### Exercise
Using the material below, work out how many lines contain "Portas". Only the number is wanted.

### The records
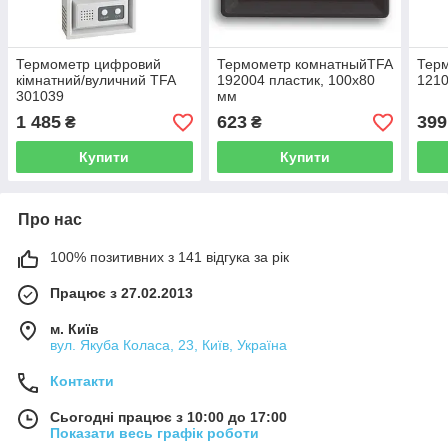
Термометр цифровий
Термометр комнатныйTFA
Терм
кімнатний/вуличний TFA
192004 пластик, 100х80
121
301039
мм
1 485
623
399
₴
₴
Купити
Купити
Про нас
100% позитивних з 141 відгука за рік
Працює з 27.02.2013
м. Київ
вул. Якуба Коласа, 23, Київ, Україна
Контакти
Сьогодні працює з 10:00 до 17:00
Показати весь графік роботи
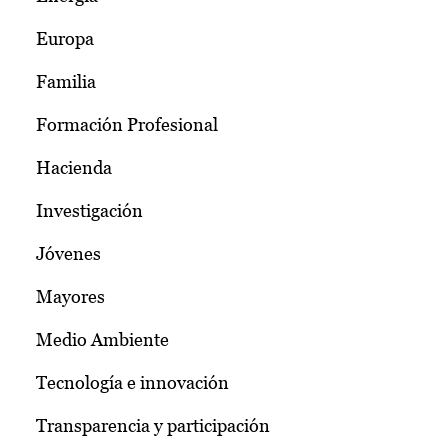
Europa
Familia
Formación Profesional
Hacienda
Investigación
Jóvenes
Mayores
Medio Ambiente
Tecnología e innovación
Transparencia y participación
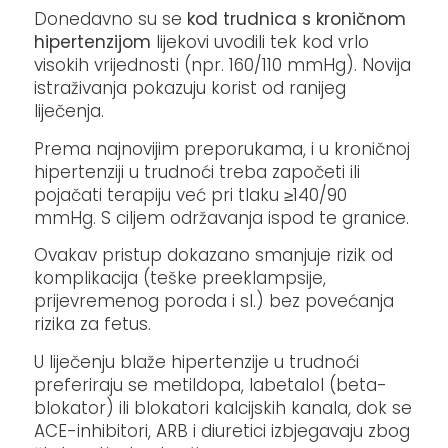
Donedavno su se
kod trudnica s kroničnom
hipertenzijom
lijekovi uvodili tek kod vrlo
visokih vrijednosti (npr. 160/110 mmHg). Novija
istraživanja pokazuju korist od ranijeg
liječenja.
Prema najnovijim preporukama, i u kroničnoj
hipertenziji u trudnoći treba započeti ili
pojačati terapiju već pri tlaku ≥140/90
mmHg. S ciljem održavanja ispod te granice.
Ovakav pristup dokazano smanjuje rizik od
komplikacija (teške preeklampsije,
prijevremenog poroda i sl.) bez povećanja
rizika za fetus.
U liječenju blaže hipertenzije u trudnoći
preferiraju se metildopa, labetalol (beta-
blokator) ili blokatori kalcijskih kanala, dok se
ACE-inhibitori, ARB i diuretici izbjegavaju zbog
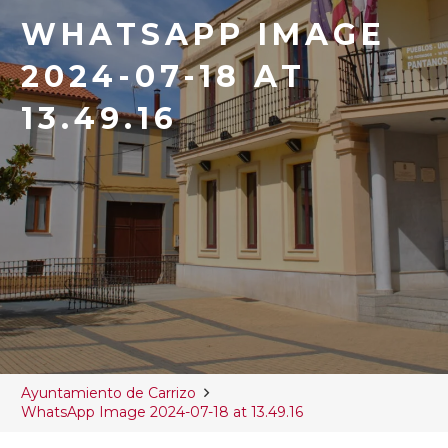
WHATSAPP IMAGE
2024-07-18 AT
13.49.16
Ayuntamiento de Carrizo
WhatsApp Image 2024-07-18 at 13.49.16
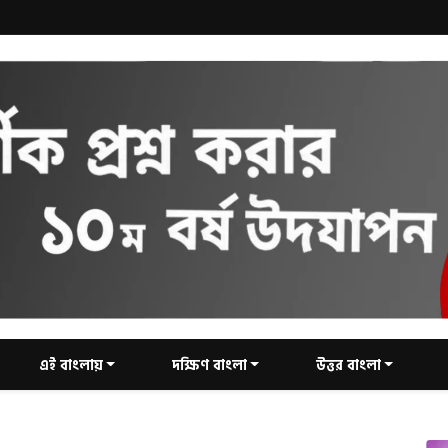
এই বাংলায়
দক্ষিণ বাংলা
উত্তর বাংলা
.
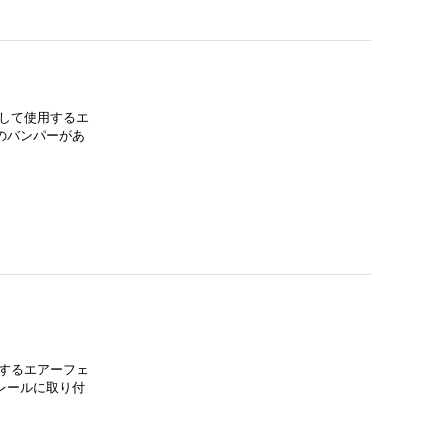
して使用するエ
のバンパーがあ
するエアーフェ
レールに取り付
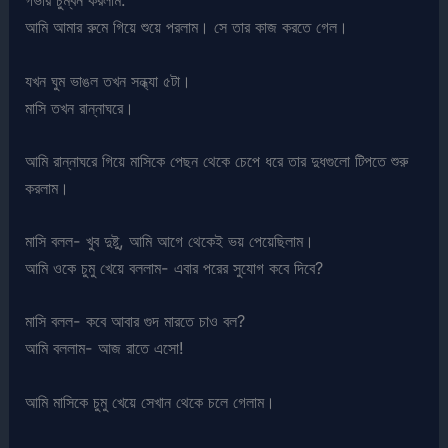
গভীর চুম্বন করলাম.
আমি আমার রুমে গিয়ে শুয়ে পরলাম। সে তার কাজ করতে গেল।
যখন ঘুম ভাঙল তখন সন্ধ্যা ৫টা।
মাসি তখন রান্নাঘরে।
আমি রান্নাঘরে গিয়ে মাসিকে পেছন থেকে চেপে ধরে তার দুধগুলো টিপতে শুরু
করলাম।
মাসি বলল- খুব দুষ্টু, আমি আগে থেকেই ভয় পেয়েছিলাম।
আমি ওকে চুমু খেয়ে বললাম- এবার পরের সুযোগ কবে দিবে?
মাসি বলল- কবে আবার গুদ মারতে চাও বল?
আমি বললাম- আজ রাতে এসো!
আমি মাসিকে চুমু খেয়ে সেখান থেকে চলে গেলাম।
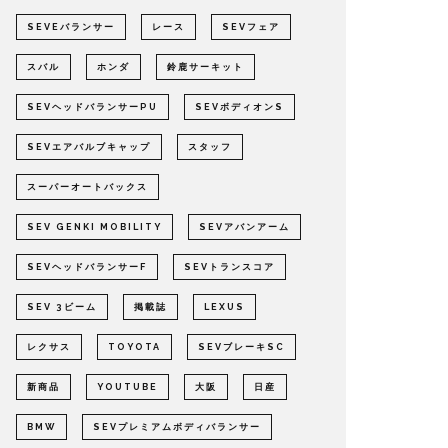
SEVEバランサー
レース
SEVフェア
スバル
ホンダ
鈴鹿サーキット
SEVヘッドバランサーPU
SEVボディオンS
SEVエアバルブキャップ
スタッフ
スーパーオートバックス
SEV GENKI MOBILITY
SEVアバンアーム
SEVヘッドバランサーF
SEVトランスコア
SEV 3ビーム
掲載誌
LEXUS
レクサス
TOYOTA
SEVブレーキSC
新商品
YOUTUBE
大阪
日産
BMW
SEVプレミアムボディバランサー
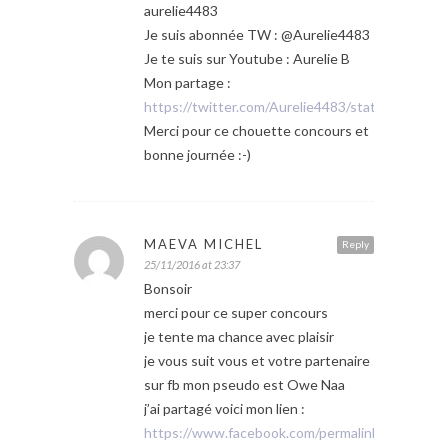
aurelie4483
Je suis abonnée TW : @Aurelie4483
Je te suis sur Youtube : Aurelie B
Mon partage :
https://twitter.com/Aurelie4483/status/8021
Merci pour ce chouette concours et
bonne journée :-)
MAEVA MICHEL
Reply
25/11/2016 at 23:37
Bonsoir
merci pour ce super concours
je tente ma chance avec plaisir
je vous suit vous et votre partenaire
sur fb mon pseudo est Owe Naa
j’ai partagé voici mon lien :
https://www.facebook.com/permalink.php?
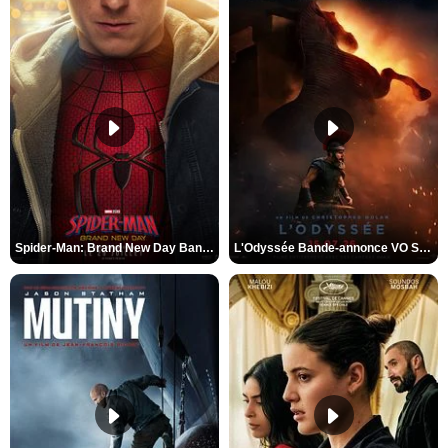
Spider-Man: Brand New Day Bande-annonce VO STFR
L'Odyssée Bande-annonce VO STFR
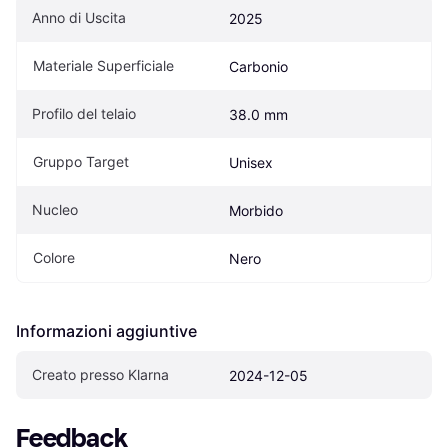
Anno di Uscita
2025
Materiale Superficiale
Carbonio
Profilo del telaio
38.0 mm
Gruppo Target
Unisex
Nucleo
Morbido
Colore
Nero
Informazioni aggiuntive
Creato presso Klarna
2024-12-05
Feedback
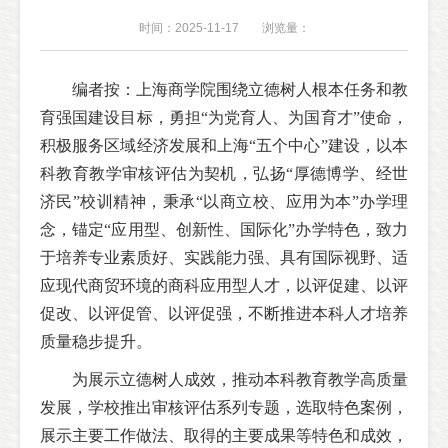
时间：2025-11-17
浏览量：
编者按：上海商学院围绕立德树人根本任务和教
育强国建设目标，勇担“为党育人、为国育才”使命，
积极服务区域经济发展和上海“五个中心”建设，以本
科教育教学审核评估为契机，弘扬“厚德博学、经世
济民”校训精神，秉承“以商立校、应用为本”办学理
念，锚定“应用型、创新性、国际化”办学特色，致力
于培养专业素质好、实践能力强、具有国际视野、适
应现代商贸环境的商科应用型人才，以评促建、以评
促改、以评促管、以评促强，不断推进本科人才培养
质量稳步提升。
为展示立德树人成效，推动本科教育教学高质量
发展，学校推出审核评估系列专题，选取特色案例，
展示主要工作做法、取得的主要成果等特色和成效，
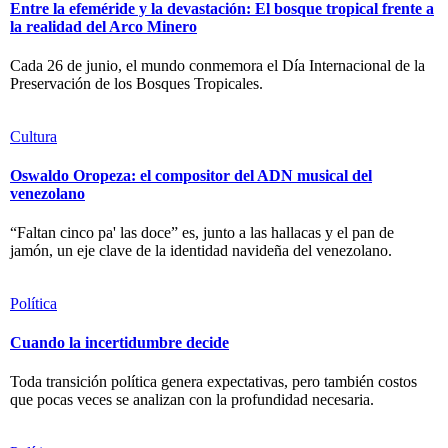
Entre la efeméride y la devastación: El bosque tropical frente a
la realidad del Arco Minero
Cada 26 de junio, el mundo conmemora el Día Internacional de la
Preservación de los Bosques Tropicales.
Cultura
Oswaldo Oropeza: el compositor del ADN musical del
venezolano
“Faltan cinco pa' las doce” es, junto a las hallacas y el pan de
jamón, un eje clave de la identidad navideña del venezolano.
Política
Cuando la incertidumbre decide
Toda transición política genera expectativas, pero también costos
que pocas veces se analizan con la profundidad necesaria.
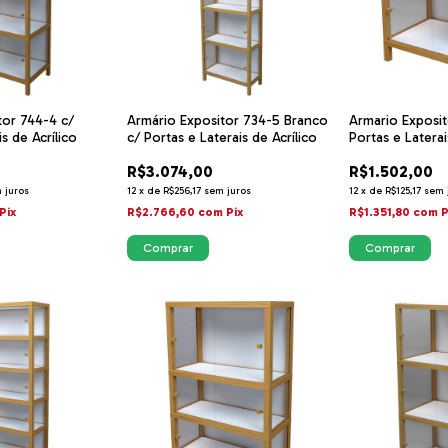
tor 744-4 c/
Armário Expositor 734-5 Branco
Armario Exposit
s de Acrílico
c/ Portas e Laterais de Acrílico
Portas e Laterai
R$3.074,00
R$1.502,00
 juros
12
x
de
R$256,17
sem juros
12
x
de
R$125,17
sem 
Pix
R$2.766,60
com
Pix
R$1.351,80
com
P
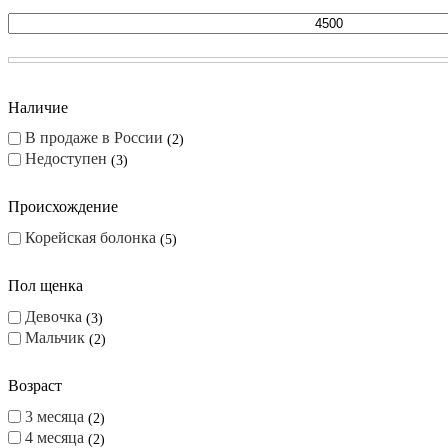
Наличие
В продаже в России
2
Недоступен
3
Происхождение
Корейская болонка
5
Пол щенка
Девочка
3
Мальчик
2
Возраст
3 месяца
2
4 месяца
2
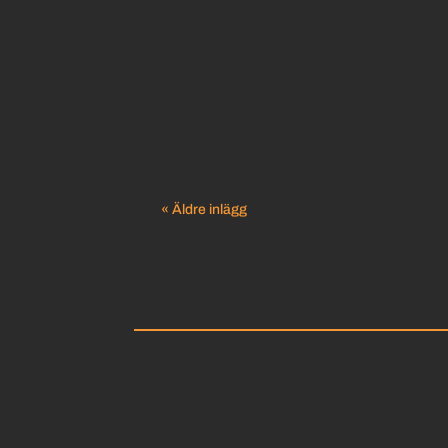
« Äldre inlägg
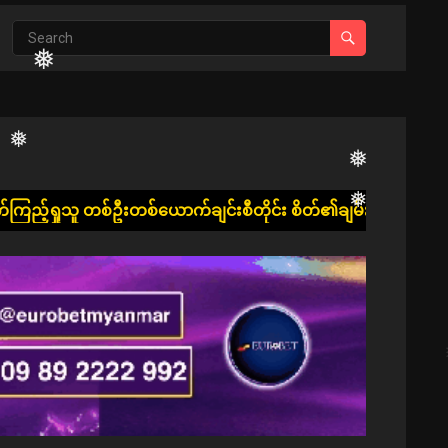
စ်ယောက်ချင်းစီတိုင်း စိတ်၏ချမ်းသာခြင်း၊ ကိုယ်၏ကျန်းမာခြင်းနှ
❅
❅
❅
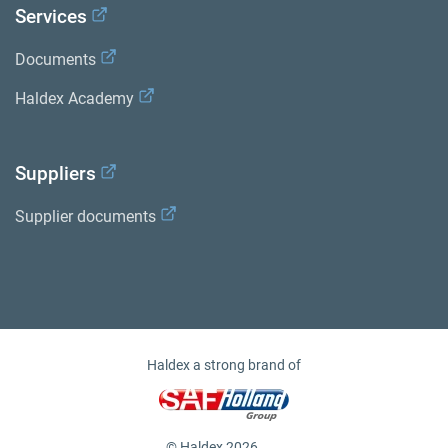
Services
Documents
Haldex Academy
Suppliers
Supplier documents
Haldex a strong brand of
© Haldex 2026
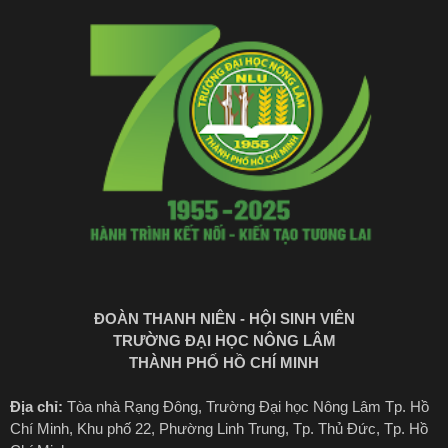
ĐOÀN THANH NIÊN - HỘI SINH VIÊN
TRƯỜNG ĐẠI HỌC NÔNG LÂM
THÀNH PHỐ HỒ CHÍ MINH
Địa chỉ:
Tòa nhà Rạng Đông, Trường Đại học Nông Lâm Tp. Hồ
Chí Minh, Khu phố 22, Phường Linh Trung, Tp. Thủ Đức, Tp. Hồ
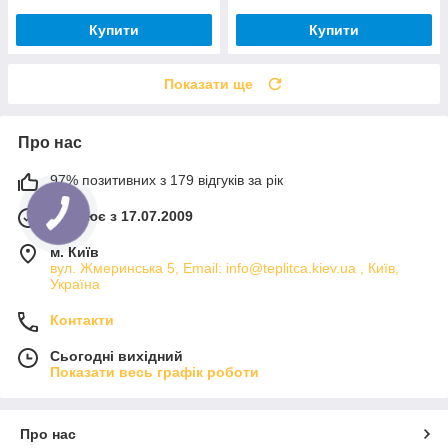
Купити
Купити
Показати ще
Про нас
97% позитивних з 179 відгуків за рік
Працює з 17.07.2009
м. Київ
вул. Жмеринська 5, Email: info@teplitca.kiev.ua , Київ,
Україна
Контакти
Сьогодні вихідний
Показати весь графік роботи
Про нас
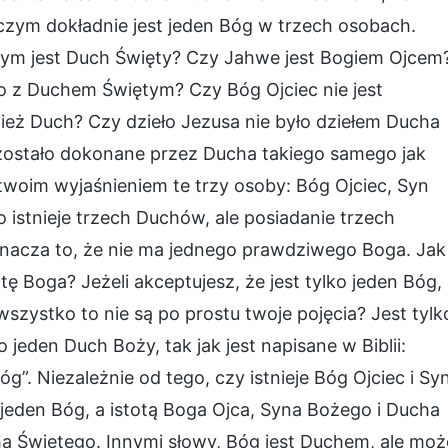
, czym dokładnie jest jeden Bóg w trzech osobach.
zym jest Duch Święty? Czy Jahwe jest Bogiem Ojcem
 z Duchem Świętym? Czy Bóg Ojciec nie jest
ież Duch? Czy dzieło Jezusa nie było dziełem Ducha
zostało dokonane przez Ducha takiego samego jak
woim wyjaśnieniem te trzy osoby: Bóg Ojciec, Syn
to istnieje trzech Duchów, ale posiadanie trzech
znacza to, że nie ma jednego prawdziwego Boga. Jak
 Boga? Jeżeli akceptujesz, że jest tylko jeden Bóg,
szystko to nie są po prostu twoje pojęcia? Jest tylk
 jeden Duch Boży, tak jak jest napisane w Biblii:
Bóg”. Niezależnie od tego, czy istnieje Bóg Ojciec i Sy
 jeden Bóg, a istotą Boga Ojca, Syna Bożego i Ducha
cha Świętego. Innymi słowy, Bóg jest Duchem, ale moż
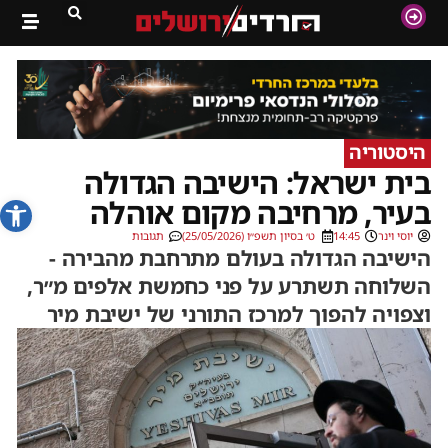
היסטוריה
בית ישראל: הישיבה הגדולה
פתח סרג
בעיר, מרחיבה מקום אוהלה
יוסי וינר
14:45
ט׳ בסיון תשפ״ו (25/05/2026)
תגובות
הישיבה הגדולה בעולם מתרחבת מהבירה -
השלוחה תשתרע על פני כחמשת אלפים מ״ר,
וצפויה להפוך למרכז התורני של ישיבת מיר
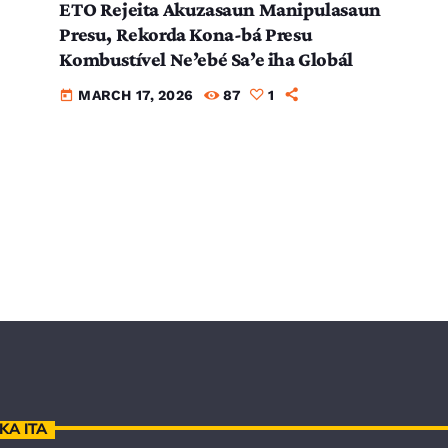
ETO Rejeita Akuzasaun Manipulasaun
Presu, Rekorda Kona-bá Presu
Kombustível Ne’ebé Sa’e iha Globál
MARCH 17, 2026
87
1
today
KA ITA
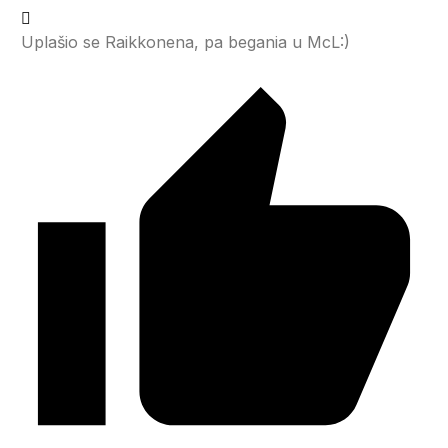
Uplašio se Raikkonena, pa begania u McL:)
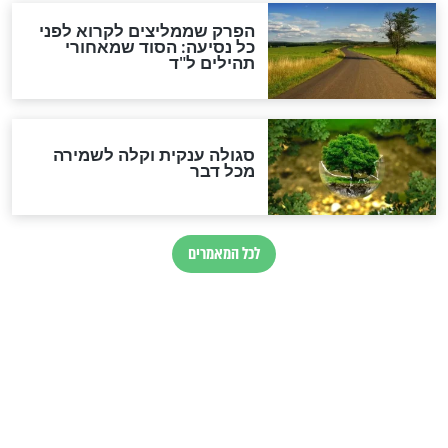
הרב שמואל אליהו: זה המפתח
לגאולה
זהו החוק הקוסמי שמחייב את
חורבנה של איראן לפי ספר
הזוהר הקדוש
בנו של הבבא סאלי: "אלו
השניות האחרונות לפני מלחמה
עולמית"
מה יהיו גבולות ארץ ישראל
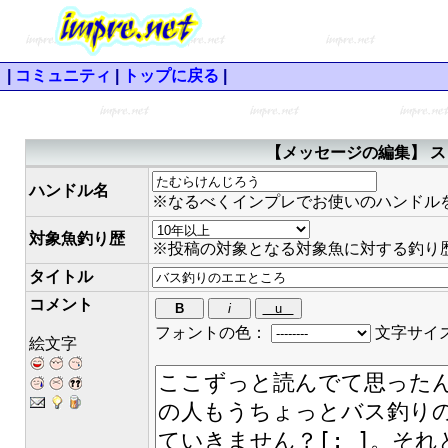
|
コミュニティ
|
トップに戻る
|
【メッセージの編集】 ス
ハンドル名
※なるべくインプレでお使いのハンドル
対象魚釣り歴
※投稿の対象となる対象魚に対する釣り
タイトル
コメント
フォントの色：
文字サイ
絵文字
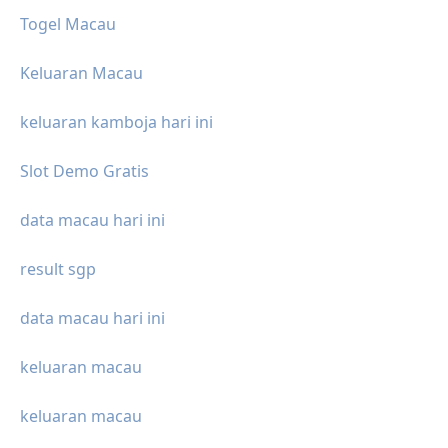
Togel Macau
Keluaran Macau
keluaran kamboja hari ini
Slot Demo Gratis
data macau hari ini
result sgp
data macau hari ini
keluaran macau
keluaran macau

### Result for this exercise
2